A truculência da administração petista de Araraquara não se fez presente só durante os lockdowns, contudo. Em 13 de abril de 2020, a empresária Silvana Tavares Zavatti foi filmada na Praça dos Advogados, quando foi abordada por guardas municipais. Os guardas lhe deram voz de prisão por descumprir outro decreto municipal que proibia acesso às praças. Ela se recusou a ser levada e acusou a prefeitura de querer “implantar uma ditadura comunista”. Ela ganhou um mata-leão dos guardas, gritou “ai, meu pescoço, está me enforcando!” e “puxa-saco do PT, dos comunistas!”

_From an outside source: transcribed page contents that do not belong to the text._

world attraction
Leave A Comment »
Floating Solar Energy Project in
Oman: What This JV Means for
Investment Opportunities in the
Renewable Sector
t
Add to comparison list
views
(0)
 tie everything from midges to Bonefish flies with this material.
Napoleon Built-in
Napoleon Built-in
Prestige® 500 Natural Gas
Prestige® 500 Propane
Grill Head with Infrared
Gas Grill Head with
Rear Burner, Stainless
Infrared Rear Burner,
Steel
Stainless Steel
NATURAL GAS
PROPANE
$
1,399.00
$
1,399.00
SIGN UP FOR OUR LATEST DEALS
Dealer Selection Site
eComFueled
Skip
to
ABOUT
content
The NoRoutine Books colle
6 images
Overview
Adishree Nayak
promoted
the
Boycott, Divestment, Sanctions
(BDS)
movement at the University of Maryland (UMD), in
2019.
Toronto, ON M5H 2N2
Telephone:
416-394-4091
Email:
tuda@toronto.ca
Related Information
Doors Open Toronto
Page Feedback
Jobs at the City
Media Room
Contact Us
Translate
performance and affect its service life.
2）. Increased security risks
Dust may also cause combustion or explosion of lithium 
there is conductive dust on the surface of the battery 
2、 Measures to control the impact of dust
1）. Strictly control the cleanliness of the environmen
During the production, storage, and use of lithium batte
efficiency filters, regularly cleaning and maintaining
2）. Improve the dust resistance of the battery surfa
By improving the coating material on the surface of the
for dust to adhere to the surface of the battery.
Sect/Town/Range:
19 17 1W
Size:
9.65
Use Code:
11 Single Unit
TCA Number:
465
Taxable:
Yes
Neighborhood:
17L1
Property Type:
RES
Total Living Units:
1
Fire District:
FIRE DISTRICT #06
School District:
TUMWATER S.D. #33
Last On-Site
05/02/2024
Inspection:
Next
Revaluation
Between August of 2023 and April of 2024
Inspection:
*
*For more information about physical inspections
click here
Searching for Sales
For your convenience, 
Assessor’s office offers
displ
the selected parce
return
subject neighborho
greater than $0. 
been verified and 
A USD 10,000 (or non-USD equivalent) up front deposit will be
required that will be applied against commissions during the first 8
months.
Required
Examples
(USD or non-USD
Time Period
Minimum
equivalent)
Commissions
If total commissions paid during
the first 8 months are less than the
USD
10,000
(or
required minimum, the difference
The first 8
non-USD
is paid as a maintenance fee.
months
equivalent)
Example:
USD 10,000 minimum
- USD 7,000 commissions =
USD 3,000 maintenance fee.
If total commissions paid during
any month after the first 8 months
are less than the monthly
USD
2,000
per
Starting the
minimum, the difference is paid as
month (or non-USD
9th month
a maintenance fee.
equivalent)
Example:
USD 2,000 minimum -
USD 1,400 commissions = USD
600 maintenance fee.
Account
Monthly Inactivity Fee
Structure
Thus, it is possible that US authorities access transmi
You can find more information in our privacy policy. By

A prefeitura foi condenada a pagar uma indenização de R$ 10 mil à cidadã em fevereiro de 2022. Em sua sentença, o juiz Guilherme Zuliani condenou apenas o município, não Edinho Silva, obrigando a parte autora a pagar 10% dos honorários da defesa. O município, mas não o prefeito, foi considerado culpado por abuso de poder.
Um epidemiologista da UFSCar fez um estudo sobre o primeiro lockdown de Araraquara, publicado durante o segundo, alegando que a medida teria salvado 259 vidas. Grandes jornais deram muita atenção ao estudo.
Mas as revisões científicas não apoiam essa conclusão. Um estudo de junho de 2020, de cientistas italianos que incluíram em sua análise 202 países, 100 deles com implementação do lockdown, concluiu que na Europa houve uma relação positiva entre lockdown e casos de covid: mais confinamento, mais casos, como é de se esperar pela transmissão pelo ar. Em abril de 2022, três economistas americanos publicaram uma comparação das políticas de lockdown nos 50 estados do país. Um dos resultados foi que os custos impostos pelos lockdowns não se correlacionaram com resultados melhores em saúde, inclusive a menor mortalidade.
Finalmente, uma grande revisão de dados de um think tank britânico em 2023 concluiu que os lockdowns foram um “fracasso de proporções gigantescas”. Foram considerados quase 20 mil estudos do tema.
A imprensa foi dura contra a Suécia, que não fez lockdowns. No fim, a Suécia teve uma das menores taxas de mortalidade do mundo.